2. FELDA, Federal Land Development Authority : une entreprise malaisienne importante dans la culture de l’huile de palme. Fondée en 1956 comme entreprise d’État, elle contrôle un peu plus de 400 000 hectares de plantations de palmiers à huile, ce qui en fait le troisième acteur du domaine à l’échelle mondiale. FELDA a installé au moins des centaines de milliers de personnes (en majorité malaises et pauvres) dans les zones rurales pour défricher la forêt tropicale humide et planter des palmiers à huile.

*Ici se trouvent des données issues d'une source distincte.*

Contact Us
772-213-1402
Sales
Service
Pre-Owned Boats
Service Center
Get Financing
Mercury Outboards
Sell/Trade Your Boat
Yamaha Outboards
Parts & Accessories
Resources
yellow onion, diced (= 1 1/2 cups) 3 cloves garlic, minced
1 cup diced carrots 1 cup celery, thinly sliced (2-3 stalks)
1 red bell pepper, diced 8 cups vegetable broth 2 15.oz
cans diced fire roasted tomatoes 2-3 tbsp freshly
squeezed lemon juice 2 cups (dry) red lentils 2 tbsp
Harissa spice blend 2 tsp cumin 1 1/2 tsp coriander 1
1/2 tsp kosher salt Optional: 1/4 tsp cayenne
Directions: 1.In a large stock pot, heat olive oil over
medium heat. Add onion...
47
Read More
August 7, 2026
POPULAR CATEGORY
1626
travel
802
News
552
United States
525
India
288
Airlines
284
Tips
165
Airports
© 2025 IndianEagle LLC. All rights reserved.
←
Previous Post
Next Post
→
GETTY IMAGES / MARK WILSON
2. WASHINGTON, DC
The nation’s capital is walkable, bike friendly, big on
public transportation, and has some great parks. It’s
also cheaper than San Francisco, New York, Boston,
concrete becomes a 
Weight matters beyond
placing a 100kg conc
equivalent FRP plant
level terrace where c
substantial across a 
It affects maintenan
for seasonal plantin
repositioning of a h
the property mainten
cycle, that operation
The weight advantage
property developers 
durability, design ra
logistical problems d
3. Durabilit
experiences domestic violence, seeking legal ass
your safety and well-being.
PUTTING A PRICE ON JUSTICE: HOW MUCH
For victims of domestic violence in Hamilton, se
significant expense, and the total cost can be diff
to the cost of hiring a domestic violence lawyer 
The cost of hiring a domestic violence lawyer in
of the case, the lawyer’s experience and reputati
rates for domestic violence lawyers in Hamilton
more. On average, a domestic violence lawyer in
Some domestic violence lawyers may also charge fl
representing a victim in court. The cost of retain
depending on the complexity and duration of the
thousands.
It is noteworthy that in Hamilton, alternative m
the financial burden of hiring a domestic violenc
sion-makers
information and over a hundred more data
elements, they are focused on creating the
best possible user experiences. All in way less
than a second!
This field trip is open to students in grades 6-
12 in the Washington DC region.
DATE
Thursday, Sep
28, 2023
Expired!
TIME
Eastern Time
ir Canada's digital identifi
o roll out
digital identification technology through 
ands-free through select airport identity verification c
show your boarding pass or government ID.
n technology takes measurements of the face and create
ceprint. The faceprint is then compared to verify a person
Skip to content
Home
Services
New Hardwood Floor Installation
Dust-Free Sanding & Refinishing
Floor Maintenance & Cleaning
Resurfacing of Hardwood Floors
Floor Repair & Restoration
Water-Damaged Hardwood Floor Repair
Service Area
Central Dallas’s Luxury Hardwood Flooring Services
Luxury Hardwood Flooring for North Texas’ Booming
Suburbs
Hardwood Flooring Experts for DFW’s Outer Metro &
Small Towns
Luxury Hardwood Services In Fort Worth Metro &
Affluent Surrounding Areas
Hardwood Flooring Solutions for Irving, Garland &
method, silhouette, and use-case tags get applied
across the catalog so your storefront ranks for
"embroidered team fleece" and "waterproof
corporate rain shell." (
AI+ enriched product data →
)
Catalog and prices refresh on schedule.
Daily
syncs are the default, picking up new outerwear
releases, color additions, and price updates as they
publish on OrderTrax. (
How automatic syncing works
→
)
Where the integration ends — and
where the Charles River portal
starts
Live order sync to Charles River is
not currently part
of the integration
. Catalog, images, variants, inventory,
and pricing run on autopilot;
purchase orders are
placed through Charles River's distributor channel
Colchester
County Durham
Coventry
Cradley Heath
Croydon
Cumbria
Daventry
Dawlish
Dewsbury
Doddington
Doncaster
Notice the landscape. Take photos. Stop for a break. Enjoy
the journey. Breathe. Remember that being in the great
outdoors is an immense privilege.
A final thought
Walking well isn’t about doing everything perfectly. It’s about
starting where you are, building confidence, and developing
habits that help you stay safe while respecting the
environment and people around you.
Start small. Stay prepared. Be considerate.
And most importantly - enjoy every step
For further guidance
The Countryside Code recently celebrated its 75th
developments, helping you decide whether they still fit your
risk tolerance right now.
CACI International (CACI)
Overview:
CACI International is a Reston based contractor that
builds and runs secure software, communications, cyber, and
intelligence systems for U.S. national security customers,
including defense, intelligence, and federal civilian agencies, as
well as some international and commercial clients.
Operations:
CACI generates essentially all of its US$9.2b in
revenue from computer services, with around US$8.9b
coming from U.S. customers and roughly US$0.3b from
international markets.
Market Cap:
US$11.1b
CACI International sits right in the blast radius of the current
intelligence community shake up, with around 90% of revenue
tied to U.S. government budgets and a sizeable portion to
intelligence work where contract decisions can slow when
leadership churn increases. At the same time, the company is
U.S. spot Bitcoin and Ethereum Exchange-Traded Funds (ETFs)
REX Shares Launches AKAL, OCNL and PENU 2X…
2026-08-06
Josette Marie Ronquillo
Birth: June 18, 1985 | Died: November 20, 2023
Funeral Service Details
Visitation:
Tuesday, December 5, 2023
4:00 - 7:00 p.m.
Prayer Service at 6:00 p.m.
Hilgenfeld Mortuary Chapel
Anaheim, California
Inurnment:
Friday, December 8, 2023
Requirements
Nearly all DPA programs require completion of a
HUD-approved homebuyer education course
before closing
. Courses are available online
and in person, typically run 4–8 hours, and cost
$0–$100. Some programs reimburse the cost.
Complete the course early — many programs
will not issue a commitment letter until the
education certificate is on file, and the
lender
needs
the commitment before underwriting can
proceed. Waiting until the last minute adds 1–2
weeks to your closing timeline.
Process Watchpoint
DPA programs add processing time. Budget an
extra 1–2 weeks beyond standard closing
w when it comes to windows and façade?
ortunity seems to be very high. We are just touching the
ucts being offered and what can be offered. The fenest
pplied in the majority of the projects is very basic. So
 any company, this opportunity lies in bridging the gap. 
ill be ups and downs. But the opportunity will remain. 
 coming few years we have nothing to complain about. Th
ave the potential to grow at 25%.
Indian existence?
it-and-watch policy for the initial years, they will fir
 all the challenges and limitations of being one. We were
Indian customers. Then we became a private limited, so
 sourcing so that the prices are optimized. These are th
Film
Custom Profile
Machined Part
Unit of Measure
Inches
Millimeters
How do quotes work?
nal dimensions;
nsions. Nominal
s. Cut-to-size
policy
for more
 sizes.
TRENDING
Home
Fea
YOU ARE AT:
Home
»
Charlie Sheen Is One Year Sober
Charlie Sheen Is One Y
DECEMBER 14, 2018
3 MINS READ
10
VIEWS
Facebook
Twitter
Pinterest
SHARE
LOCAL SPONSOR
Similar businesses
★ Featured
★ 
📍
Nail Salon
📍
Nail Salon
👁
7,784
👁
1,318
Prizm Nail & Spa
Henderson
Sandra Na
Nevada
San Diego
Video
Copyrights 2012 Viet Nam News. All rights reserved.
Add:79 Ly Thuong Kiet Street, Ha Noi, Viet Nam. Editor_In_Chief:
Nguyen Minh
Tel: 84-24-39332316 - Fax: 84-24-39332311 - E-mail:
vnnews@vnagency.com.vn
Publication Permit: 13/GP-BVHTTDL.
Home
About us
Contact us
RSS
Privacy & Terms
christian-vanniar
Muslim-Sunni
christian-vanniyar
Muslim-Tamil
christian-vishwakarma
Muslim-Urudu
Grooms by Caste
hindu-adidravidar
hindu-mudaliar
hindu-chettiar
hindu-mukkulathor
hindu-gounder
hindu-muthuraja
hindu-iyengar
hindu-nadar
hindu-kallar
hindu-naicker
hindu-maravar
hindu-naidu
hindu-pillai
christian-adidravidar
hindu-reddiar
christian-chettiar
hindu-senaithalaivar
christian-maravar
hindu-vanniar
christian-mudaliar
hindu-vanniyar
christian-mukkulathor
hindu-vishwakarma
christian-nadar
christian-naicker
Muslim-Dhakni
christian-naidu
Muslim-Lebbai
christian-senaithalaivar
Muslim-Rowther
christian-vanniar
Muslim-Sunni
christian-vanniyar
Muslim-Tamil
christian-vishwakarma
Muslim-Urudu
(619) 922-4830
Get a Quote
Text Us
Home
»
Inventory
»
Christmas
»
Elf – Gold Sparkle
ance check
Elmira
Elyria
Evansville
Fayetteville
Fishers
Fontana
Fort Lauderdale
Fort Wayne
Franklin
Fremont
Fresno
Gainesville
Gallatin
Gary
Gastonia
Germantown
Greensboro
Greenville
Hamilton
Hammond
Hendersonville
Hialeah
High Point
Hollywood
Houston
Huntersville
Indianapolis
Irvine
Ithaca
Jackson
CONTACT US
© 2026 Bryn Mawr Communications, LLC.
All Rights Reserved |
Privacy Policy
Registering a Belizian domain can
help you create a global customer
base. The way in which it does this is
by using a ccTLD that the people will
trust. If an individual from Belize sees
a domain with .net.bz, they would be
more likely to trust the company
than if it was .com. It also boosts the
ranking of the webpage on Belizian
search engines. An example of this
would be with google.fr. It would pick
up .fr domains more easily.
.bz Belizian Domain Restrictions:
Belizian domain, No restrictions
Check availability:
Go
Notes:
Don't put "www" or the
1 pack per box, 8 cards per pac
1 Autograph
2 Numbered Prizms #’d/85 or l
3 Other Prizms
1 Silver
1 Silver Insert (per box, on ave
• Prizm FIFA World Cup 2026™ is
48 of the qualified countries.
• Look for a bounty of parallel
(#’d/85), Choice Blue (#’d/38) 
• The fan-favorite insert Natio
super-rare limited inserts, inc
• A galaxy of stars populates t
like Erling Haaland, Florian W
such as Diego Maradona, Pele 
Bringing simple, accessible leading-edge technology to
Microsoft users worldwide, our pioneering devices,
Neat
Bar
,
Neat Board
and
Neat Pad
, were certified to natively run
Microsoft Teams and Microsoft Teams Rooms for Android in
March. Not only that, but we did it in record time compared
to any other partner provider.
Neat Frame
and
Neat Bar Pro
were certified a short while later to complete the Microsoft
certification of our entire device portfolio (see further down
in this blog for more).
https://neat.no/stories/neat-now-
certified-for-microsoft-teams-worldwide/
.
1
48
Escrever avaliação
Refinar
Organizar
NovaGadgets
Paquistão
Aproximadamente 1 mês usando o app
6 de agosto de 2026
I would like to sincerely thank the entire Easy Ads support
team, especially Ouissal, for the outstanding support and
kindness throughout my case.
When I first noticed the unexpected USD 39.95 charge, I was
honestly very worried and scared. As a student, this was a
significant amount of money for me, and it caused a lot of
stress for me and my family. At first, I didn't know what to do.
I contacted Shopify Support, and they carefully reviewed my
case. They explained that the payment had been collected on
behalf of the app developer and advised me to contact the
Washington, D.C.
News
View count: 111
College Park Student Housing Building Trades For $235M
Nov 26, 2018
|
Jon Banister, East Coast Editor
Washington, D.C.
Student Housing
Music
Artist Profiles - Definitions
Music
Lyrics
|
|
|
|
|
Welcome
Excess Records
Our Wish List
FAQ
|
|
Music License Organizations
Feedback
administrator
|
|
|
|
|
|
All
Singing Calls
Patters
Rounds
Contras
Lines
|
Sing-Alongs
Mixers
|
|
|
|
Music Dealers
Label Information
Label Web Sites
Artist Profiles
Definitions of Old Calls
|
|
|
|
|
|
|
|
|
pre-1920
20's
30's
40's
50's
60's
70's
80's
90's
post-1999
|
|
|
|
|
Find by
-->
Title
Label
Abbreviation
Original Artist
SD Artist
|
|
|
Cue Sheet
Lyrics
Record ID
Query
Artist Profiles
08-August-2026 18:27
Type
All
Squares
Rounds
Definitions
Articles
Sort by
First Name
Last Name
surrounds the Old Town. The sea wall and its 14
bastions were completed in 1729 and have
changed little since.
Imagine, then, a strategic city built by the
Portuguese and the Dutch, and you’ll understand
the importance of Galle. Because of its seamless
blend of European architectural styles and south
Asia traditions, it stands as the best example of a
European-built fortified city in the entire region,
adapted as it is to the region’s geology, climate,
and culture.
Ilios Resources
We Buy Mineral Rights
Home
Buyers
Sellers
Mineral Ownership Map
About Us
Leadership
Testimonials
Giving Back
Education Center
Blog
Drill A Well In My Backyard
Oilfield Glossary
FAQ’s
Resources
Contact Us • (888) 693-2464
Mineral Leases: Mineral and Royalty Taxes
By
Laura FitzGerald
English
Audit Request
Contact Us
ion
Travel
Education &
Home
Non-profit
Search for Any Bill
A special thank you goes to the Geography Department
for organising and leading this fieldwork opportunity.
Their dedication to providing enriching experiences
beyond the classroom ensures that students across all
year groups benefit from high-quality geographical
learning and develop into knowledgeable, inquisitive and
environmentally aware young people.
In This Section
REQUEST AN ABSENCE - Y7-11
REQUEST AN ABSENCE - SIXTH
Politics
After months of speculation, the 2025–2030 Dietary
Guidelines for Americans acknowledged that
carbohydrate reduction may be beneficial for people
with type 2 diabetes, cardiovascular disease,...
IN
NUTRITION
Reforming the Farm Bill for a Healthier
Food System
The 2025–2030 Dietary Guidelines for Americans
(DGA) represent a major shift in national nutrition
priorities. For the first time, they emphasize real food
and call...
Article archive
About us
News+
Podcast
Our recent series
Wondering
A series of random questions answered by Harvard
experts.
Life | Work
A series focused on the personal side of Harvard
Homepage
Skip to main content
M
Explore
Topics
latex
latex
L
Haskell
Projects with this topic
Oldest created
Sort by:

3. New Economic Policy : adoptée après les émeutes raciales du 13 mai 1969, la Nouvelle Politique Economique visait à éradiquer la pauvreté parmi tous les Malaisiens et à réduire l’identification raciale par la fonction économique et la situation géographique.

4. Ananda Krishnan est un homme d’affaires malaisien d’ethnie indienne qui est considéré par Forbes comme la 3ème personne la plus riche de Malaisie, et la 217ème la plus riche du monde.

5. SPM : examen de fin d’études secondaires équivalant au baccalauréat.

6. « Le Privilège Blanc : Déballer le Sac à Dos Invisible », article de Peggy McIntosh publié en 1989.

7. « Quand j’ai vu l’Angleterre pour la première fois », essai de Jamaica Kincaid publié en 1991.